__ASSIGNED TASK__: Locate every line in the material below that has the word "with". Copy each of those lines.
:: MATERIAL SUPPLIED ::
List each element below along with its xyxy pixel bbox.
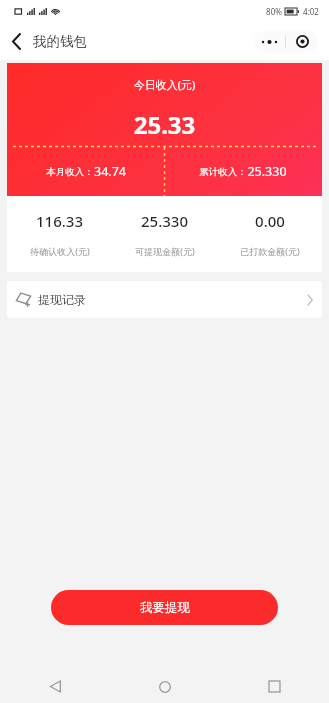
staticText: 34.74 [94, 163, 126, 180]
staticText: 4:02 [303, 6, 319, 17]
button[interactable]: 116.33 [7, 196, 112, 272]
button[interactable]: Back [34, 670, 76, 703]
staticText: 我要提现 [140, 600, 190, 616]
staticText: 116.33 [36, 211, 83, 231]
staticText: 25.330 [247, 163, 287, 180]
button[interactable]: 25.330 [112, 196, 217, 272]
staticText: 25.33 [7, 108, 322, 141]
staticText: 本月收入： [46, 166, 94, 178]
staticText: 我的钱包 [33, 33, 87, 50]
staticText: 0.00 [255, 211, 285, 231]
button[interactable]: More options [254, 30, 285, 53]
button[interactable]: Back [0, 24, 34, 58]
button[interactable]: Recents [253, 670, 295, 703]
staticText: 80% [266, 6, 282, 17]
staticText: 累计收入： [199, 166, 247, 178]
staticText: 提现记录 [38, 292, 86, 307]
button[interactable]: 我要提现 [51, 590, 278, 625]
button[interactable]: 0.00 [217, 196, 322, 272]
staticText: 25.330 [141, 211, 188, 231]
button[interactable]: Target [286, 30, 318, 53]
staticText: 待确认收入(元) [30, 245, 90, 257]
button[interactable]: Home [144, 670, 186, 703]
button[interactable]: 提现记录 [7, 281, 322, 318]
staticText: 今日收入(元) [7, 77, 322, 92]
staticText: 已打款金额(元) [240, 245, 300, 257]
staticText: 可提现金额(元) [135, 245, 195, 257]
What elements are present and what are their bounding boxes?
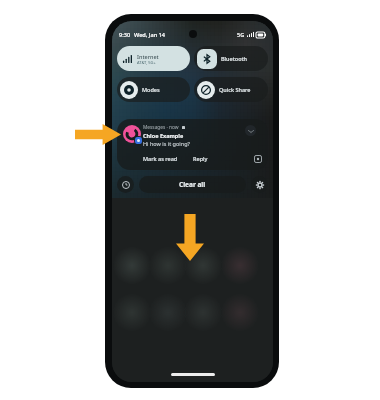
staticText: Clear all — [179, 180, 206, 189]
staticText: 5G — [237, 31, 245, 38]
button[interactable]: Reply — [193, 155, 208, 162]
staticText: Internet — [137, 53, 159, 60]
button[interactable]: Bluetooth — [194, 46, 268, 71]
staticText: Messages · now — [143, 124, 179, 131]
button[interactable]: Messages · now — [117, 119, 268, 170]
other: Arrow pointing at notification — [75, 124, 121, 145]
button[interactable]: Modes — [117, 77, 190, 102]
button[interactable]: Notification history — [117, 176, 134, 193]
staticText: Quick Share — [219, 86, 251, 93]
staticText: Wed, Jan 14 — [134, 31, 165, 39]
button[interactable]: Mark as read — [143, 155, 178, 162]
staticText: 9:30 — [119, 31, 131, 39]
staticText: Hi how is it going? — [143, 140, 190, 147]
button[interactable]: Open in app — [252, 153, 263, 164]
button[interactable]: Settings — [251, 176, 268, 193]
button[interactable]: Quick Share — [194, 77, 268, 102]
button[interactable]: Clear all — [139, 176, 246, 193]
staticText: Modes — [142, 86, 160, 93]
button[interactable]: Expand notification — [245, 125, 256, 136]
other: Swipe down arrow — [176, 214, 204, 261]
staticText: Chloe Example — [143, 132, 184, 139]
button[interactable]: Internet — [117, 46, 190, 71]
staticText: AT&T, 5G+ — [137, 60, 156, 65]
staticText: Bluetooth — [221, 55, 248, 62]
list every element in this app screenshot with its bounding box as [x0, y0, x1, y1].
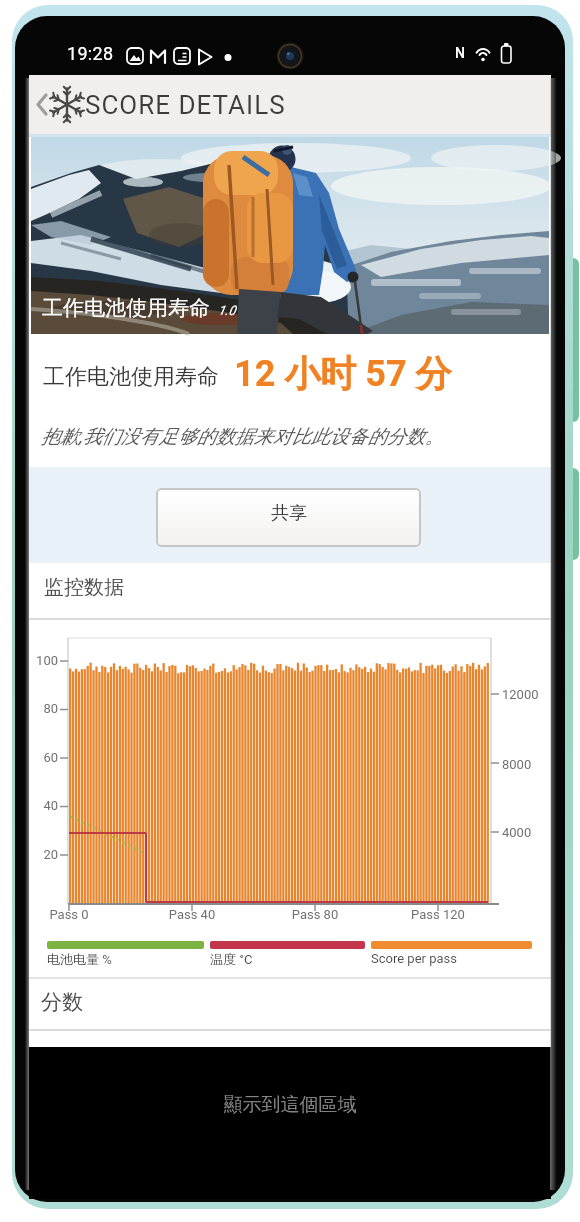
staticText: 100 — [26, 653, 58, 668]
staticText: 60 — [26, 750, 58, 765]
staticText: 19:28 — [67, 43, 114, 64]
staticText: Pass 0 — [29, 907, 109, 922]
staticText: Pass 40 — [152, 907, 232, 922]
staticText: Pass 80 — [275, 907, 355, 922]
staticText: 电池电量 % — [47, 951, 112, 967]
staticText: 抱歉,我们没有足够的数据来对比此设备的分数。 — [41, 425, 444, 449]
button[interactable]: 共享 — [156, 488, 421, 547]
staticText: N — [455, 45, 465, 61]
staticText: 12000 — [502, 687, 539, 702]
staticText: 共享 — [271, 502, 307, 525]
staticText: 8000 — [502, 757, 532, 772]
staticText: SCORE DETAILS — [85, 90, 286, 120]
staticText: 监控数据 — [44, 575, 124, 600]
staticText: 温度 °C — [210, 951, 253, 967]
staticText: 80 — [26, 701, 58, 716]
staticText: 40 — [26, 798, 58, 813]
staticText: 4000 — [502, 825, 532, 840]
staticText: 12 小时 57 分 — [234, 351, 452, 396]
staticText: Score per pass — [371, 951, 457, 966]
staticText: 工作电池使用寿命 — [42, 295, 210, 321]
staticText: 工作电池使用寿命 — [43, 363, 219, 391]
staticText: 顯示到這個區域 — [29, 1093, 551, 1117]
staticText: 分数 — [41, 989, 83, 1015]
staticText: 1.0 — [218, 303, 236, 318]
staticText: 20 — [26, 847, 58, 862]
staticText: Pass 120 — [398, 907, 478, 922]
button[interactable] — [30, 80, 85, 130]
:::
__FINISHED EXERCISE__:
List each element below along with its xyxy pixel bbox.
list every element in this app screenshot with its bounding box as [x0, y0, x1, y1].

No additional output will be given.